It will be when you enter the land…and you possess it and dwell in it. That you shall take of the very first fruit of the ground. (26:1,2)

Rashi derives from the words, "and you possess it and dwell in it," that the Jews were not obligated to bring Bikurim, the first fruits, until after Eretz Yisrael had been captured and divided according to each tribe. Why is Bikurim different from the mitzvah of Challah, which was imposed on them as soon as they entered the land? Why should they have been required to wait until the land was divided up? In his sefer Simchas HaTorah, Horav Simchah Shepps, zl, explains that the underlying motif of the mitzvah of Bkurim is to actualize the hidden potential of hakoras hatov, gratitude, that Klal Yisrael is to manifest to Hashem for giving them the land. Indeed, when they recite the accompanying liturgy, they begin with recounting their history, detailing how Lavan hoArami sought to destroy Yaakov Avinu. They recall the various kindnesses that Hashem did for them. Eretz Yisrael and hakoras hatov go hand in hand. Only after the Jew realizes that he is in the land only through Hashem's kindness, does he become worthy of inheriting the land. True gratitude can come only with Eretz Yisrael, and Eretz Yisrael can be attained only through gratitude. Thus, when the people became worthy of possessing the land, they concomitantly became deserving of its first fruits.

True hakoras hatov is the recognition that everything that has contributed to the favor that one receives comprises a factor in his favor and, thus, must be appreciated. Everything is the result of many little parts - each part a necessary cog in bringing about the gift that he receives.

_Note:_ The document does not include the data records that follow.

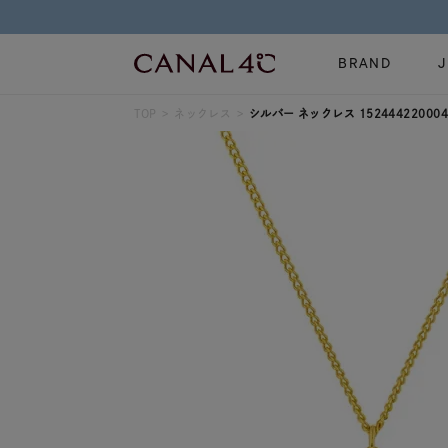
BRAND
TOP
ネックレス
シルバー ネックレス 152444220004
ネックレス
リング
Online Shop
イヤーカフ
ブレスレット
ショッピングガイド
時計
誕生石
よくあるご質問
すべてのジュエリー
ジュエリーポ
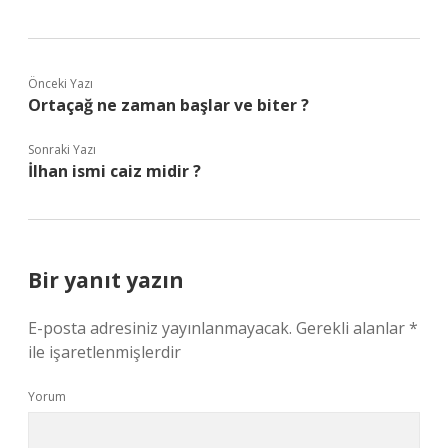
Önceki Yazı
Ortaçağ ne zaman başlar ve biter ?
Sonraki Yazı
İlhan ismi caiz midir ?
Bir yanıt yazın
E-posta adresiniz yayınlanmayacak.
Gerekli alanlar
*
ile işaretlenmişlerdir
Yorum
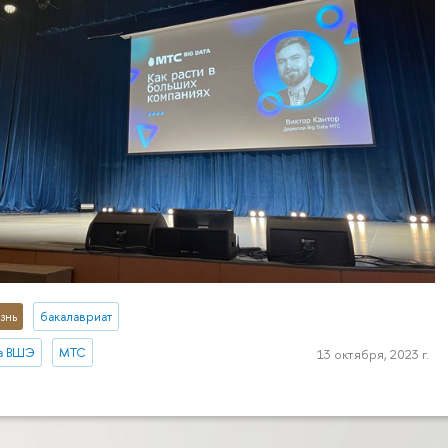
знь
бакалавриат
ка ВШЭ
МТС
13 октября, 2023 г.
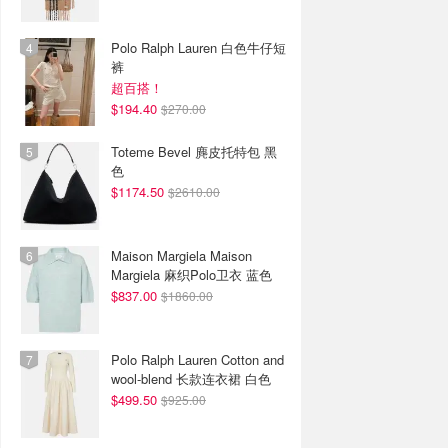
Polo Ralph Lauren 白色牛仔短
裤
超百搭！
$194.40
$270.00
Toteme Bevel 麂皮托特包 黑
色
$1174.50
$2610.00
Maison Margiela Maison
Margiela 麻织Polo卫衣 蓝色
$837.00
$1860.00
Polo Ralph Lauren Cotton and
wool-blend 长款连衣裙 白色
$499.50
$925.00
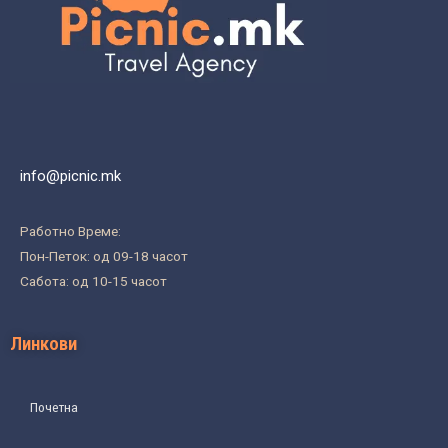
info@picnic.mk
Работно Време:
Пон-Петок: од 09-18 часот
Сабота: од 10-15 часот
Линкови
Почетна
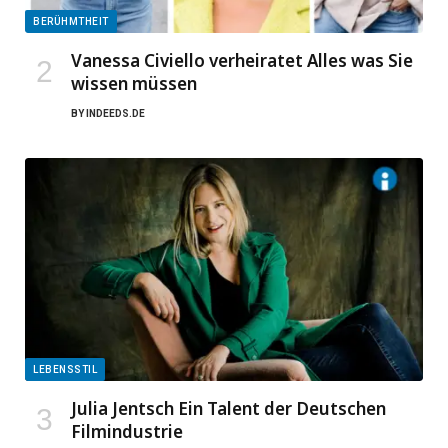
BERÜHMTHEIT
Vanessa Civiello verheiratet Alles was Sie
wissen müssen
BY
INDEEDS.DE
LEBENSSTIL
Julia Jentsch Ein Talent der Deutschen
Filmindustrie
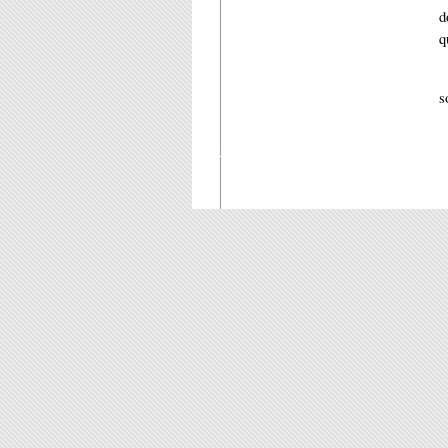
d
q
s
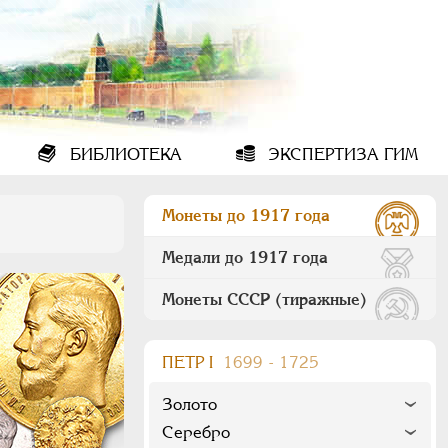
БИБЛИОТЕКА
ЭКСПЕРТИЗА ГИМ
Монеты до 1917 года
Медали до 1917 года
Монеты СССР (тиражные)
ПEТР I
1699 - 1725
Золото
Серебро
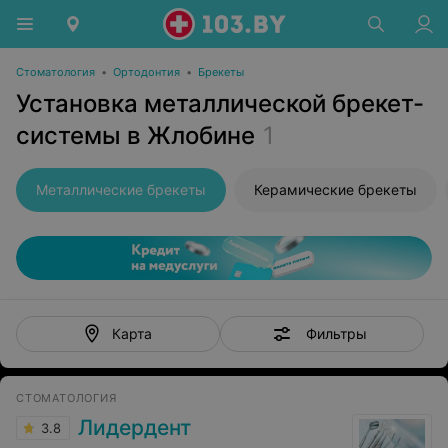
Стоматология
•
Ортодонтия
•
Брекеты
Установка металлической брекет-
системы в Жлобине
1
Металлические брекеты
Керамические брекеты
Фильтры
Карта
СТОМАТОЛОГИЯ
Лидердент
3.8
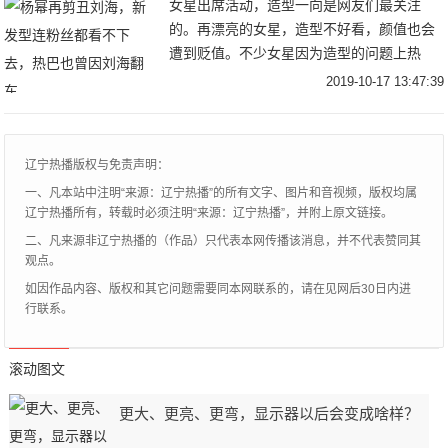
女星出席活动，造型一向是网友们最关注
的。再漂亮的女星，造型不好看，颜值也会
遭到贬值。不少女星因为造型的问题上热
搜，从发型，刘海到衣服，鞋子均受到过网
2019-10-17 13:47:39
友的吐槽。尤其是发型刘海，不少明星换个
发型刘海犹如换
辽宁热播版权与免责声明：
一、凡本站中注明“来源：辽宁热播”的所有文字、图片和音视频，版权均属
辽宁热播所有，转载时必须注明“来源：辽宁热播”，并附上原文链接。
二、凡来源非辽宁热播的（作品）只代表本网传播该消息，并不代表赞同其
观点。
如因作品内容、版权和其它问题需要同本网联系的，请在见网后30日内进
行联系。
滚动图文
更大、更亮、更弯，显示器以后会变成啥样？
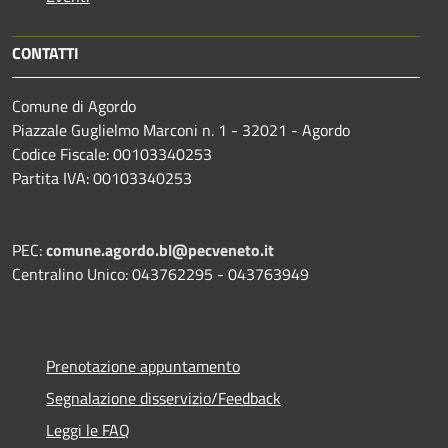
CONTATTI
Comune di Agordo
Piazzale Guglielmo Marconi n. 1 - 32021 - Agordo
Codice Fiscale: 00103340253
Partita IVA: 00103340253
PEC:
comune.agordo.bl@pecveneto.it
Centralino Unico: 043762295 - 043763949
Prenotazione appuntamento
Segnalazione disservizio/Feedback
Leggi le FAQ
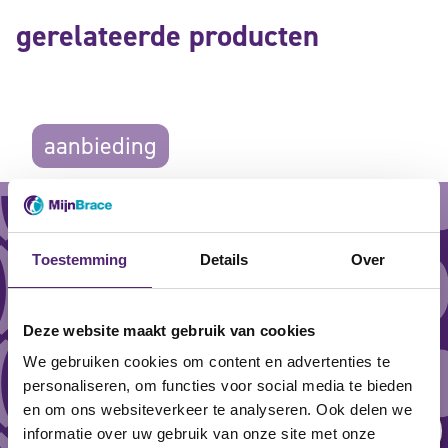
gerelateerde producten
aanbieding
Toestemming
Details
Over
Deze website maakt gebruik van cookies
We gebruiken cookies om content en advertenties te
personaliseren, om functies voor social media te bieden
en om ons websiteverkeer te analyseren. Ook delen we
informatie over uw gebruik van onze site met onze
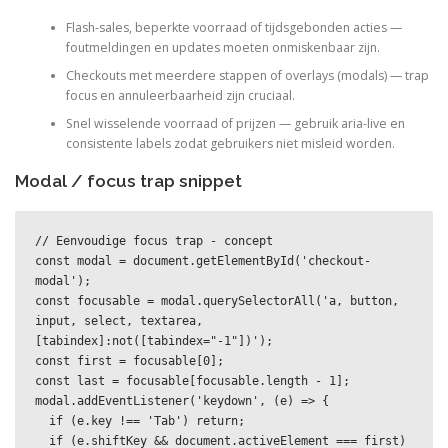
Flash-sales, beperkte voorraad of tijdsgebonden acties —
foutmeldingen en updates moeten onmiskenbaar zijn.
Checkouts met meerdere stappen of overlays (modals) — trap
focus en annuleerbaarheid zijn cruciaal.
Snel wisselende voorraad of prijzen — gebruik aria-live en
consistente labels zodat gebruikers niet misleid worden.
Modal / focus trap snippet
// Eenvoudige focus trap - concept

const modal = document.getElementById('checkout-
modal');

const focusable = modal.querySelectorAll('a, button, 
input, select, textarea, 
[tabindex]:not([tabindex="-1"])');

const first = focusable[0];

const last = focusable[focusable.length - 1];

modal.addEventListener('keydown', (e) => {

  if (e.key !== 'Tab') return;

  if (e.shiftKey && document.activeElement === first) 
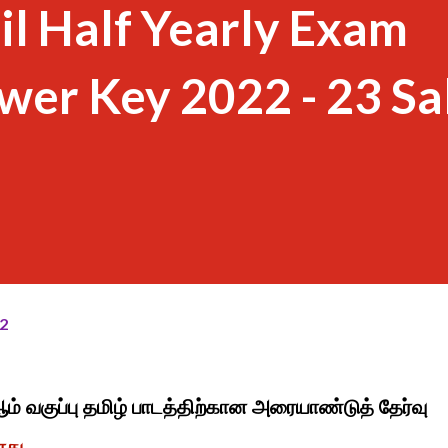
il Half Yearly Exam
wer Key 2022 - 23 S
2
ஆம் வகுப்பு தமிழ் பாடத்திற்கான அரையாண்டுத் தேர்வு
ளது.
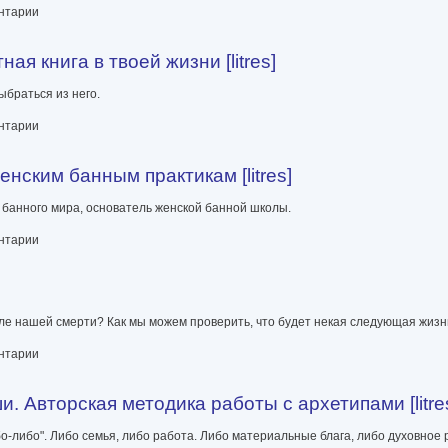
м сновидениям [publisher: SelfPub]
ентарии
я книга в твоей жизни [litres]
ыбраться из него.
ей жизни [litres]
ентарии
нским банным практикам [litres]
 банного мира, основатель женской банной школы.
 практикам [litres]
ентарии
сле нашей смерти? Как мы можем проверить, что будет некая следующая жизн
ентарии
 Авторская методика работы с архетипами [litre
либо". Либо семья, либо работа. Либо материальные блага, либо духовное 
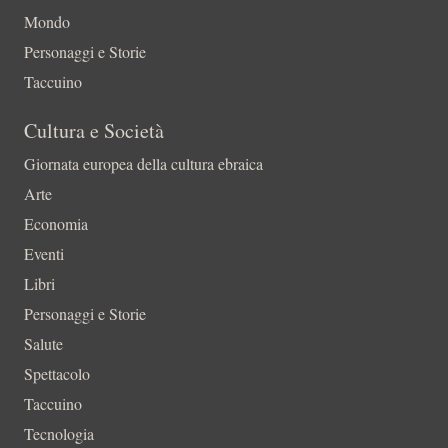
Mondo
Personaggi e Storie
Taccuino
Cultura e Società
Giornata europea della cultura ebraica
Arte
Economia
Eventi
Libri
Personaggi e Storie
Salute
Spettacolo
Taccuino
Tecnologia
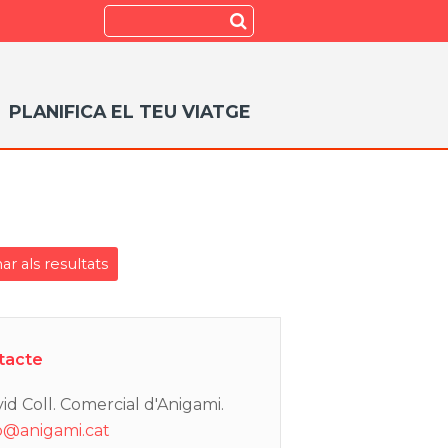
Search
Submit
PLANIFICA EL TEU VIATGE
ar als resultats
tacte
id Coll. Comercial d'Anigami.
o@anigami.cat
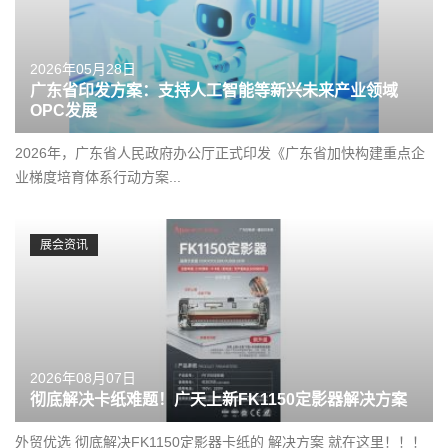
2026年05月28日
广东省印发方案：支持人工智能等新兴未来产业领域
OPC发展
2026年，广东省人民政府办公厅正式印发《广东省加快构建重点企
业梯度培育体系行动方案...
展会资讯
2026年08月07日
彻底解决卡纸难题！广天上新FK1150定影器解决方案
外贸优选 彻底解决FK1150定影器卡纸的 解决方案 就在这里！！！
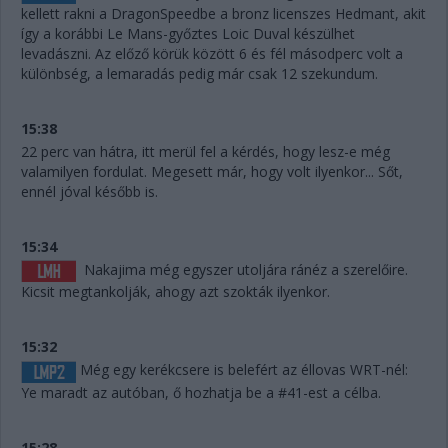
kellett rakni a DragonSpeedbe a bronz licenszes Hedmant, akit
így a korábbi Le Mans-győztes Loic Duval készülhet
levadászni. Az előző körük között 6 és fél másodperc volt a
különbség, a lemaradás pedig már csak 12 szekundum.
15:38
22 perc van hátra, itt merül fel a kérdés, hogy lesz-e még
valamilyen fordulat. Megesett már, hogy volt ilyenkor... Sőt,
ennél jóval később is.
15:34
Nakajima még egyszer utoljára ránéz a szerelőire.
Kicsit megtankolják, ahogy azt szokták ilyenkor.
15:32
Még egy kerékcsere is belefért az éllovas WRT-nél:
Ye maradt az autóban, ő hozhatja be a #41-est a célba.
15:28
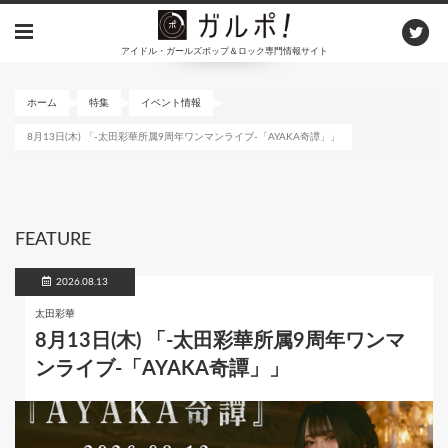
メ
イ
アイドル・ガールズポップ＆ロック専門情報サイト
ン
コ
ン
ホーム
特集
イベント情報
テ
8月13日(木) 「-太田彩華所属9周年ワンマンライブ-「AYAKA奇譚」」
ン
ツ
に
移
動
FEATURE
2026.08.13
太田彩華
8月13日(木) 「-太田彩華所属9周年ワンマ
ンライブ-「AYAKA奇譚」」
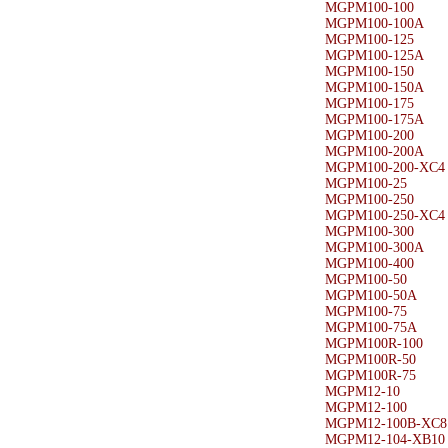
MGPM100-100
MGPM100-100A
MGPM100-125
MGPM100-125A
MGPM100-150
MGPM100-150A
MGPM100-175
MGPM100-175A
MGPM100-200
MGPM100-200A
MGPM100-200-XC4
MGPM100-25
MGPM100-250
MGPM100-250-XC4
MGPM100-300
MGPM100-300A
MGPM100-400
MGPM100-50
MGPM100-50A
MGPM100-75
MGPM100-75A
MGPM100R-100
MGPM100R-50
MGPM100R-75
MGPM12-10
MGPM12-100
MGPM12-100B-XC8
MGPM12-104-XB10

With this in mind, Rav Shepps explains the Midrash that posits that Bereishis bara Elokim should be understood as, "In the beginning of Hashem's Creation." "In the beginning" is a reference to Bikurim, the first fruits, indicating that the world was created in the merit of this mitzvah. This is an incredible statement. The suggestion that the world's raison de' etre' is Bikurim is a powerful statement. What is the unique significance of this mitzvah such that no other mitzvah warrants this comment?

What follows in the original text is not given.